Amazon has reportedly filed for a patent that would entail a phone or computer prompting the user to perform certain motions such as smiling or blinking to authenticate identity and complete a payment. The move points to the ongoing push for more streamline mobile commerce experiences, with four-digit passwords viewed as too cumbersome.
“I don’t think [selfies] will necessarily be dominant, but I do think that it will become one of several alternatives for identity authentication, including fingerprints and voice authentication,” said Thad Peterson, senior analyst at Aite Group.
“I think that there could be a lot of possible ways to spoof an image and obtain access to the account and that has to be a major consideration as they develop the offering,” he said.
Faces in the crowd
Interest in the use of facial recognition to authenticate someone’s identity in financial transactions is clearly growing.
MasterCard began testing a mobile authentication method in the United States last year, enabling those making an online purchase to hold up their phones as if taking a selfie and blinking to ensure they are a live person instead of keying in a password or PIN. More recently, the company said it would expand the program to 14 countries this summer, including Britain.
The Amazon method sounds very similar and it is not clear what differentiates it enough to warrant a patent.
Others are also betting on facial recognition.
Alibaba is reportedly readying a service for its Alipay mobile payments enabling users inside stores to validate payment by matching a photo taken at the point of purchase to a store profile photo.
USAA bank is enabling users of its mobile banking app to access their accounts on their smartphones through facial recognition.
Southwestern College in Kansas has tapped customer identity solution Lucova and Fresh Ideas Food Management to roll out the FreshX application to on-site students, allowing them to enjoy easier checkouts without having to rifle for their wallets or smartphones (see story).
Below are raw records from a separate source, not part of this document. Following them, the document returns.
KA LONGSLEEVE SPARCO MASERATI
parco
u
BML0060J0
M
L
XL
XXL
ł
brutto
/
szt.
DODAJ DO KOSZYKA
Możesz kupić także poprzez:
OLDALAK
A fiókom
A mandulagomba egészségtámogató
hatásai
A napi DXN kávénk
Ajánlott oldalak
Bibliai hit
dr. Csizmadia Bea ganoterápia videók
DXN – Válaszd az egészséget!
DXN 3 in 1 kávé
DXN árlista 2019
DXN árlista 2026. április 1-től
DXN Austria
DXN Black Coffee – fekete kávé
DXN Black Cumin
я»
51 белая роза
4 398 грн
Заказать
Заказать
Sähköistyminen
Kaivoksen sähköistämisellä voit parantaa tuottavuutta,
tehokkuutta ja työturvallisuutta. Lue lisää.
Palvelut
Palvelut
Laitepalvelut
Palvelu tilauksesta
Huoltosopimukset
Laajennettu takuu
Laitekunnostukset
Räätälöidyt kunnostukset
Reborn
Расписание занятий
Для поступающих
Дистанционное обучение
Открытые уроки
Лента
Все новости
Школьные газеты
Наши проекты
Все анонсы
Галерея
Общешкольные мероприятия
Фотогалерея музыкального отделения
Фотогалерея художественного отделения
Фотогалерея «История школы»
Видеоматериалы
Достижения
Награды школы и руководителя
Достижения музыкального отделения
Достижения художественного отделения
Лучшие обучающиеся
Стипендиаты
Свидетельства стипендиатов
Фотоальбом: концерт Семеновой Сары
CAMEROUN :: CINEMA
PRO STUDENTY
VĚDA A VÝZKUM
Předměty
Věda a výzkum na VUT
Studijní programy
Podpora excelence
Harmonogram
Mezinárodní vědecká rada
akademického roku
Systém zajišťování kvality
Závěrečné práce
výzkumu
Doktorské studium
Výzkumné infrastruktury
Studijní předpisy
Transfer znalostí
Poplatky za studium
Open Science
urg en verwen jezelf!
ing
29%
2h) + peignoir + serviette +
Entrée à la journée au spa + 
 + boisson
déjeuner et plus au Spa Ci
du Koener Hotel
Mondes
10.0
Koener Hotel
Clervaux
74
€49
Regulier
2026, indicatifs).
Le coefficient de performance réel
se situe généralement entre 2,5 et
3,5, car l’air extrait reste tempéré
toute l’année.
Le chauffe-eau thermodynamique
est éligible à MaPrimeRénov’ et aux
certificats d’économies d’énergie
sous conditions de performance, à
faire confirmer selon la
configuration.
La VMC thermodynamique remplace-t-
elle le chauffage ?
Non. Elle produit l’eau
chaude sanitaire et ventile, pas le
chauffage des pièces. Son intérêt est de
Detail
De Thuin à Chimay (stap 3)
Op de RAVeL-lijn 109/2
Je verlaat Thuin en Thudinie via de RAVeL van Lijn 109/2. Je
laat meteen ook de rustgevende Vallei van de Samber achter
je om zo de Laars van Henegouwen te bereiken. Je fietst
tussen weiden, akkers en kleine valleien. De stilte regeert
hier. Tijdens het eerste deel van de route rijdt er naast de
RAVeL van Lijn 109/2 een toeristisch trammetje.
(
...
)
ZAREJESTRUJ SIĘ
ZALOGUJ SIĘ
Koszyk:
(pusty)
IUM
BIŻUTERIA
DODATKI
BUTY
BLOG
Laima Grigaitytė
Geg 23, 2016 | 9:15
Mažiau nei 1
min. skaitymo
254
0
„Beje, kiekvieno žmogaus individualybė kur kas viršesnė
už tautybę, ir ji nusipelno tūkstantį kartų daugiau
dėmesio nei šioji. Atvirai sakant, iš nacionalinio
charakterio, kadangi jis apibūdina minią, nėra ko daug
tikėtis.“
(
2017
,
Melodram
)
“With the rapid growth of many mobile device payment solutions – Apple Pay, Samsung Pay, etc. – the industry has seen an explosive growth in the utilization of fingerprint authentication to validate the owner of the card being used in the transaction,” said Ryan Grogman, vice president at Boston Retail Partners. “Facial recognition authentication, being branded as ‘selfie payments’ in the headlines, is another form of bio-authentication that will see some traction in the coming years.
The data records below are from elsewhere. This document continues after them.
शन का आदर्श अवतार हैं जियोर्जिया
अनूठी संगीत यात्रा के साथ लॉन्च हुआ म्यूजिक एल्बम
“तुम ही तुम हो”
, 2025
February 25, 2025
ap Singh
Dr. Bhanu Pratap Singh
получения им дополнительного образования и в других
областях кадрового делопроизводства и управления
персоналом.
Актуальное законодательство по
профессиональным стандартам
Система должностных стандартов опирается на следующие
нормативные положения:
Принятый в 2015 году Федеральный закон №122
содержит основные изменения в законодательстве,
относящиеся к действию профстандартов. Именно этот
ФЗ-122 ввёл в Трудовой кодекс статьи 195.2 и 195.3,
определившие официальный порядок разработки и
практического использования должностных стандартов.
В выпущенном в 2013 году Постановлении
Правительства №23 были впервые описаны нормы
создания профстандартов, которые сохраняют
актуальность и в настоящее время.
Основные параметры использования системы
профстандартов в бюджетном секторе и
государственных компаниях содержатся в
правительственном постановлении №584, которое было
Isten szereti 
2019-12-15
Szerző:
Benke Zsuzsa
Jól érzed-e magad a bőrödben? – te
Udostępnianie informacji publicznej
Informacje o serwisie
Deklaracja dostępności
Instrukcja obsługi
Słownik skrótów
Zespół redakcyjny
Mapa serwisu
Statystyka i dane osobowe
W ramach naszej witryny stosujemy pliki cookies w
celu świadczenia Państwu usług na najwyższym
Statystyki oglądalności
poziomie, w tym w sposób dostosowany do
“When Alibaba initially announced their entry into this solution space last year, there weren’t many details around how the technology would work, which led to questions around such scenarios as users holding photos to cameras to spoof the app or website into thinking the valid purchaser was completing the transaction,” he said.
“With MasterCard’s announcement last month, and certainly with the details contained within the patents filed by Amazon, we can start to see how these solutions will combat those potential concerns – in Amazon’s case, by having the purchaser perform certain live-action movements to complete the validation.”
A varied approach
However, companies are also piloting a number of other ways to leverage mobile technology to make payments easier and safer.
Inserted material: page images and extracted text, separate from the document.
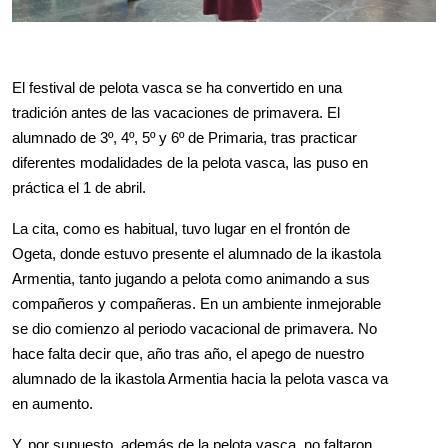
El festival de pelota vasca se ha convertido en una 
tradición antes de las vacaciones de primavera. El 
alumnado de 3º, 4º, 5º y 6º de Primaria, tras practicar 
diferentes modalidades de la pelota vasca, las puso en 
práctica el 1 de abril.
La cita, como es habitual, tuvo lugar en el frontón de 
Ogeta, donde estuvo presente el alumnado de la ikastola 
Armentia, tanto jugando a pelota como animando a sus 
compañeros y compañeras. En un ambiente inmejorable 
se dio comienzo al periodo vacacional de primavera. No 
hace falta decir que, año tras año, el apego de nuestro 
alumnado de la ikastola Armentia hacia la pelota vasca va 
en aumento.
Y, por supuesto, además de la pelota vasca, no faltaron 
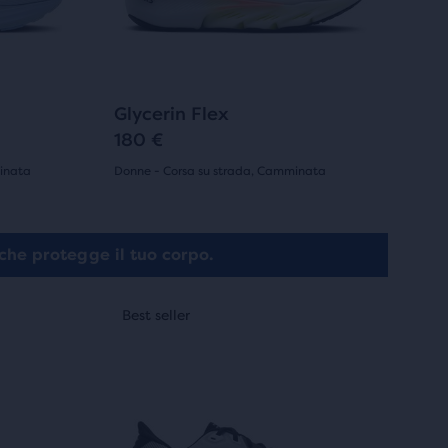
i
tasti
avanti
e
indietro
262
+2
Glycerin Flex
per
180 €
scorrere
inata
Donne - Corsa su strada, Camminata
le
(
262
)
4.5
immagini.
su
he protegge il tuo corpo.
5
Questo
Best seller
Best seller
Best seller
Best seller
Best sel
Best s
stelle
è
uno
con
slider
262
di
recensioni
immagini.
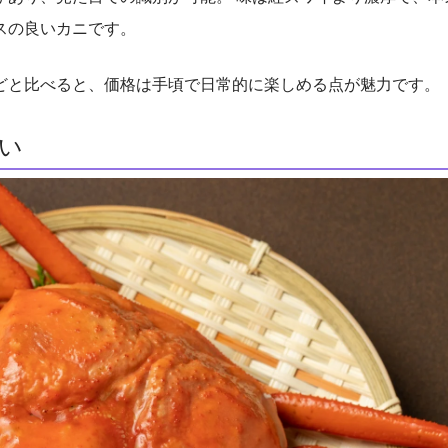
スの良いカニです。
どと比べると、価格は手頃で日常的に楽しめる点が魅力です。
い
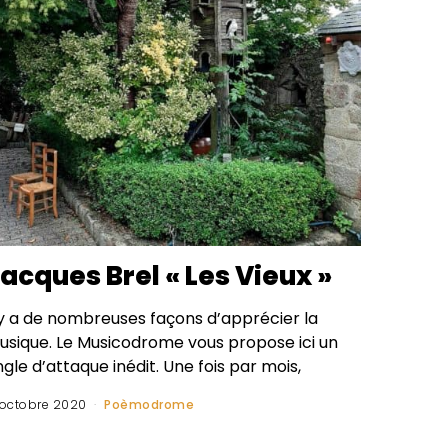
acques Brel « Les Vieux »
l y a de nombreuses façons d’apprécier la
usique. Le Musicodrome vous propose ici un
gle d’attaque inédit. Une fois par mois,
 octobre 2020
Poèmodrome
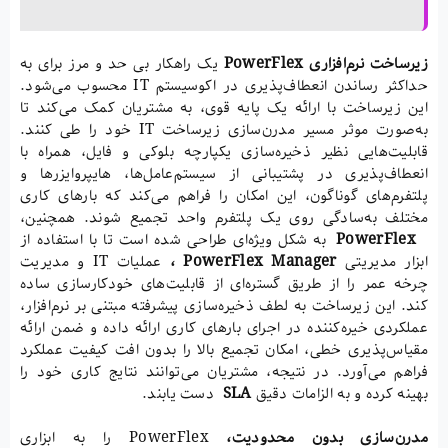
زیرساخت نرم‌افزاری
PowerFlex
یک راهکار بی حد و مرز برای به
حداکثر رساندن انعطاف‌پذیری در اکوسیستم IT محسوب می‌شود.
این زیرساخت با ارائه یک پایه‌ قوی، به مشتریان کمک می‌کند تا
به‌صورت موثر مسیر مدرن‌سازی زیرساخت IT خود را طی کنند.
قابلیت‌هایی نظیر ذخیره‌سازی یکپارچه بلوکی و فایل، همراه با
انعطاف‌پذیری در پشتیبانی از سیستم‌عامل‌ها، هایپروایزرها و
پلتفرم‌های گوناگون، این امکان را فراهم می‌کند که بارهای کاری
مختلف به‌سادگی روی یک پلتفرم واحد تجمیع شوند. همچنین،
PowerFlex
به شکل ویژه‌ای طراحی شده است تا با استفاده از
ابزار مدیریتی
PowerFlex Manager
،
عملیات IT و مدیریت
چرخه عمر را از طریق گستره‌ای از قابلیت‌های خودکارسازی ساده
کند. این زیرساخت به لطف ذخیره‌سازی پیشرفته مبتنی بر نرم‌افزار،
عملکردی خیره‌کننده در اجرای بارهای کاری ارائه داده و ضمن ارائه
مقیاس‌پذیری خطی، امکان تجمیع بالا را بدون افت کیفیت عملکرد
فراهم می‌آورد. در نتیجه، مشتریان می‌توانند نتایج کاری خود را
بهینه کرده و به الزامات دقیق
SLA
دست یابند.
مدرن‌سازی بدون محدودیت،
PowerFlex را به ابزاری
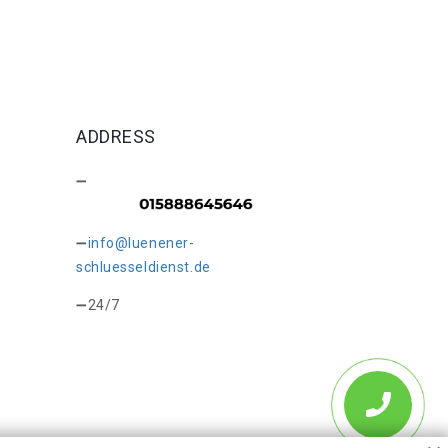
ADDRESS
info@luenener-
schluesseldienst.de
24/7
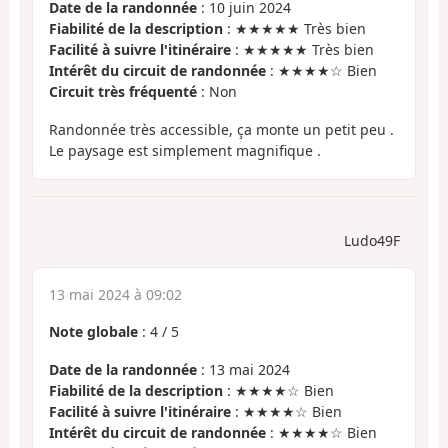
Date de la randonnée
: 10 juin 2024
Fiabilité de la description
: ★★★★★ Très bien
Facilité à suivre l'itinéraire
: ★★★★★ Très bien
Intérêt du circuit de randonnée
: ★★★★☆ Bien
Circuit très fréquenté
: Non
Randonnée très accessible, ça monte un petit peu .
Le paysage est simplement magnifique .
Ludo49F
13 mai 2024 à 09:02
Note globale
:
4
/
5
Date de la randonnée
: 13 mai 2024
Fiabilité de la description
: ★★★★☆ Bien
Facilité à suivre l'itinéraire
: ★★★★☆ Bien
Intérêt du circuit de randonnée
: ★★★★☆ Bien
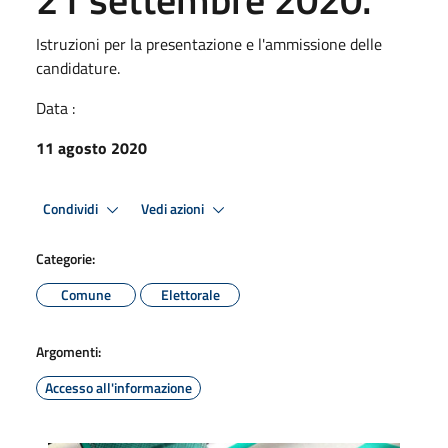
Istruzioni per la presentazione e l'ammissione delle
candidature.
Data :
11 agosto 2020
Condividi
Vedi azioni
Categorie:
Comune
Elettorale
Argomenti:
Accesso all'informazione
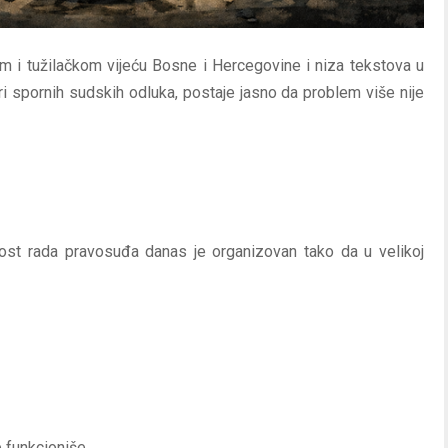
i tužilačkom vijeću Bosne i Hercegovine i niza tekstova u
i spornih sudskih odluka, postaje jasno da problem više nije
itost rada pravosuđa danas je organizovan tako da u velikoj
 funkcioniše.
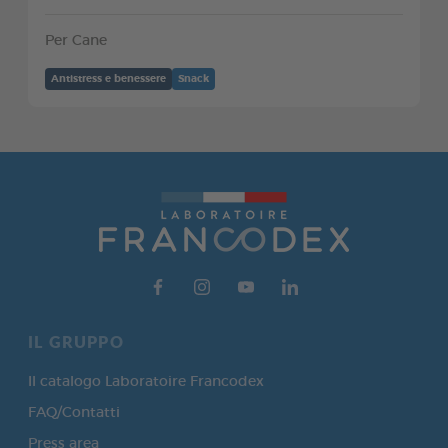
Per Cane
Antistress e benessere
Snack
IL GRUPPO
Il catalogo Laboratoire Francodex
FAQ/Contatti
Press area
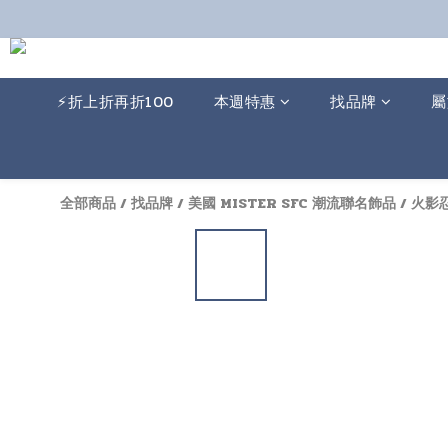
⚡️折上折再折100
本週特惠
找品牌
屬
全部商品
/
找品牌
/
美國 MISTER SFC 潮流聯名飾品
/
火影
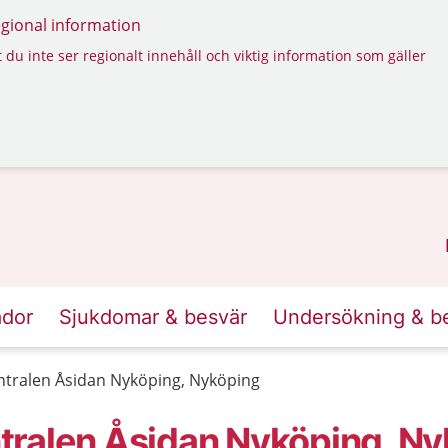
regional information
 du inte ser regionalt innehåll och viktig information som gäller
ador
Sjukdomar & besvär
Undersökning & b
tralen Åsidan Nyköping, Nyköping
tralen Åsidan Nyköping, Ny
Google is testing the Hands Free app, which uses a smartphone application, location services and a cashier to authenticate a purchase without the need to pull out a phone or card (see story).
Pizza Hut, Virgin America and Fandango are leveraging Visa Checkout’s new spin on mobile payment checkout buttons that allows shoppers to make a purchase by swiping, reflecting growing interest in swipeable commerce (see story).
For Amazon, the selfie patent filing is the latest example of how it is looking to extend its ecommerce prowess as mobile’s influence continues to grow.
One important area of focus for Amazon has been the Internet of Things.
For example, water filtration product manufacturer Brita recently integrated Amazon’s Dash Replenishment functionality into its latest pitcher for a new connected experience that automatically reorders filters when needed, without the need of the Dash device (see story).
One of the promised benefits of image recognition technology is supposed to be its superior security. However, Amazon and others will still face some hurdles on the security front.
“They’re also going to have to deal with the inconsistency of the image created by changes in lighting, different positions for the device, the angle that device is held, and the distance from the device to the users face,” Aite Group’s Mr. Petersen said. “Images are complex and they will need to be able to distill key identity components in a variety of different environments.
“In terms of opportunity, the Snapchat generation is all about selfies, so it could enhance their user experience if that behavior can translate into commerce on Amazon,” he said.